# power surge



## Guest (Jan 20, 2008)

im planning to buy a power surge for my home theather system. my budget is about $50-$150. any recommandation? i check on google and it stated Newpoint. 

http://www.keenzo.com/showproduct.asp?M=NEWPOINT&ID=805303&ref=GB


----------



## eugovector (Sep 4, 2006)

I like Tripp Lite products.


----------



## tonyvdb (Sep 5, 2007)

eugovector said:


> I like Tripp Lite products.


I agree, the Tripp Lite products are very good and not overpriced like Monster.

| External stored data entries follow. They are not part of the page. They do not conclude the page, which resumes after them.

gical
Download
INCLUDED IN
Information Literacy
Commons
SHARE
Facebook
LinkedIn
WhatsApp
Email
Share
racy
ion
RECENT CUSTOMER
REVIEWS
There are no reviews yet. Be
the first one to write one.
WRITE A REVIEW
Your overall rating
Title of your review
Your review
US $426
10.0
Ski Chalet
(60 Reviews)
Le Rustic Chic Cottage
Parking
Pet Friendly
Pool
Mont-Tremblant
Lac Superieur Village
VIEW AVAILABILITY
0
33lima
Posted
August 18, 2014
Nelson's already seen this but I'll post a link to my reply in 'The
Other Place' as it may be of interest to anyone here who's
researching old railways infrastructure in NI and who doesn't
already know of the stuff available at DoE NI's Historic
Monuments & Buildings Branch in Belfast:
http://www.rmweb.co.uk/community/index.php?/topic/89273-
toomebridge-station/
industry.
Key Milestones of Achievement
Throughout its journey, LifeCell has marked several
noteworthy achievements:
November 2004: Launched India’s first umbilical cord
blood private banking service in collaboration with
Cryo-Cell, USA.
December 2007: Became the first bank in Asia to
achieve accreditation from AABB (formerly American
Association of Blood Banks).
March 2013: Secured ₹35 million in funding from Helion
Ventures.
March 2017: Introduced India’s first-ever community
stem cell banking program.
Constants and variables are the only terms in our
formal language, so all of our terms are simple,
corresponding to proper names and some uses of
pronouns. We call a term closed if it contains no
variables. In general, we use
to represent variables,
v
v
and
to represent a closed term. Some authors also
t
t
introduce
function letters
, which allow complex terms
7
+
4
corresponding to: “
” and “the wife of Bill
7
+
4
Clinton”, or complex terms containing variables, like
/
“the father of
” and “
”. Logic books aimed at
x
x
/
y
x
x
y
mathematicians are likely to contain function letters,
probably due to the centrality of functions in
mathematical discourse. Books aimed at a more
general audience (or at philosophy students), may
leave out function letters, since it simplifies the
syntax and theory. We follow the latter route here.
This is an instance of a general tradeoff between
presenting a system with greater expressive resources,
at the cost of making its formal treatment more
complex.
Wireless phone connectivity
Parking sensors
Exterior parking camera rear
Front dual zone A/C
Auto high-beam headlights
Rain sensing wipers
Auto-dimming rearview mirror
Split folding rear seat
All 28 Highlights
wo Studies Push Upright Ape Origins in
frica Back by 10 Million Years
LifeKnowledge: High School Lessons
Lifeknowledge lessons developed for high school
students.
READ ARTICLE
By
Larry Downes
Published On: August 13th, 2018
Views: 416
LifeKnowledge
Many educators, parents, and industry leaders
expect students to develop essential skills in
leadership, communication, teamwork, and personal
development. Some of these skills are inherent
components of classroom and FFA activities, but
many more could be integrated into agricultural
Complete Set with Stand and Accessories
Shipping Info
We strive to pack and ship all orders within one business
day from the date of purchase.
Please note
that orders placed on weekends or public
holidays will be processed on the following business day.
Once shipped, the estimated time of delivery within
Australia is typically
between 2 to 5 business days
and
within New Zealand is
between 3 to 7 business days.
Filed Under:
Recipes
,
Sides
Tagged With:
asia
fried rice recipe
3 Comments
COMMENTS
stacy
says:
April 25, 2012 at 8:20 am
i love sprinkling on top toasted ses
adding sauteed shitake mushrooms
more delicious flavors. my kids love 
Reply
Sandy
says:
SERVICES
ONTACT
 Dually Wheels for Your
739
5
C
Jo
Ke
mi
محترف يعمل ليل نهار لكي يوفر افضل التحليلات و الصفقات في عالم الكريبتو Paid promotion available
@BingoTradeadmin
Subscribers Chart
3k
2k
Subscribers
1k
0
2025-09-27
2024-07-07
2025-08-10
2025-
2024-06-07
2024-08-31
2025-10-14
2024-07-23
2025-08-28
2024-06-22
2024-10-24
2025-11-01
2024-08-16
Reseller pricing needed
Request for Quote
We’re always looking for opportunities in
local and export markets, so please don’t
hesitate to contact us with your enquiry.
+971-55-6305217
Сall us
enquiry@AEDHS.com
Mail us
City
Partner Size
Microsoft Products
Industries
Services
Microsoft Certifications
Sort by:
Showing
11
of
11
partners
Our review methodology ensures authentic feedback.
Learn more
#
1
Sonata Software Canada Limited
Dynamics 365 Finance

I have 4 Tripp Lite Isobars, they have guarantees that if any equipment is damaged due to a surge when plugged into it they will replace the equipment up to $50,000 
The Isobars also have noise filters on each plug so you get that added bonus.


----------



## bonehead848 (Jan 21, 2007)

Sams is having a closeout on this line conditioner, put in your zip and see if your local store has it. Its normally priced around $200
http://www.samsclub.com/shopping/navigate.do?dest=5&item=362029


----------



## brent_s (Feb 26, 2007)

If you're looking for something to put in your equipment rack, the Belkin PF60 looks like I real nice unit. The Shack Store currently shows it as low as $218, but I've seen it close to $150 at various retailers in the past. 

-Brent


----------